It’s been a long time since I’ve seen her, but to this day she remains one of the most beautiful people I have known.
I was probably 12 when I first met her. We started going to a new church and she was there. This wife and mother of five children, who had the biggest smile you’ve ever seen. Her smile was extraordinary, radiant. What was really impressive, though, was that it was always there.
She smiled at you like she was truly interested in you. And she was! She smiled when she talked to you. She smiled when you asked her questions, as if what you were saying mattered a lot. It wasn’t goofy or ridiculous or fake. Her smile was her special gift, and it blessed us all.
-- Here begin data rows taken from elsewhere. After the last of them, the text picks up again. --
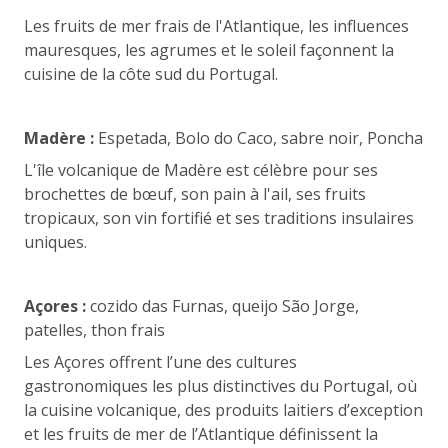
Les fruits de mer frais de l'Atlantique, les influences
mauresques, les agrumes et le soleil façonnent la
cuisine de la côte sud du Portugal.
Madère :
Espetada, Bolo do Caco, sabre noir, Poncha
L'île volcanique de Madère est célèbre pour ses
brochettes de bœuf, son pain à l'ail, ses fruits
tropicaux, son vin fortifié et ses traditions insulaires
uniques.
Açores :
cozido das Furnas, queijo São Jorge,
patelles, thon frais
Les Açores offrent l’une des cultures
gastronomiques les plus distinctives du Portugal, où
la cuisine volcanique, des produits laitiers d’exception
et les fruits de mer de l’Atlantique définissent la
I don’t know exactly the day or the moment, but somewhere along the way I knew in my heart that this woman was a hero of mine. I wanted to be like her. I didn’t recognize it in succinct terms then, but I felt that she had learned the secret of how to find joy and keep hold of it in this life. Even as I write this, I realize she is still having an effect on me. I know that her big, genuine, love-filled smile is the one I want to give to my children. To my husband. Every day. Repeatedly.
We may not all have brilliant smiles that dazzle people like hers did. But all of us can choose joy. It is a choice—a choice between complaining or saying thank you. A choice between voicing those negative words to hubby or refraining. A choice between yelling at the children or quietly correcting. A choice between nursing thoughts of self-pity or counting our blessings.
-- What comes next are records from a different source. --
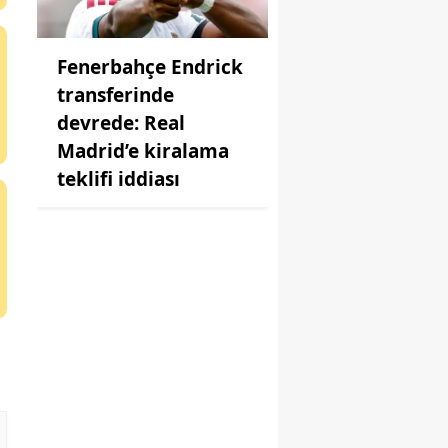
Fenerbahçe Endrick
transferinde
devrede: Real
Madrid’e kiralama
teklifi iddiası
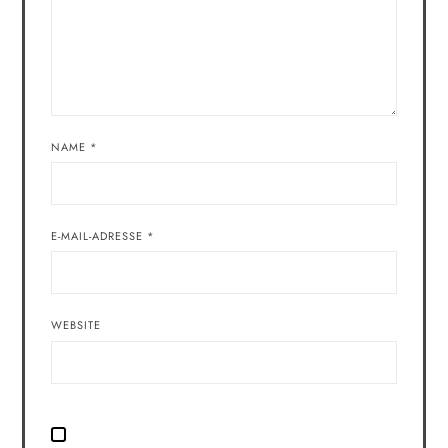
NAME
*
E-MAIL-ADRESSE
*
WEBSITE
Choosing joy doesn’t come without a cost. Self-pity and complaint have a satisfying, self-righteous appeal. Perhaps we have the right to be angry, frustrated, and unforgiving, but when we cling to the negative, we deprive our family of the gift we want most to give—the gift of our love. Love doesn’t come without a sacrifice—the decision to lay aside negativity and embrace joy and thanks.
And that is, perhaps, the greatest thing any woman can do for her family.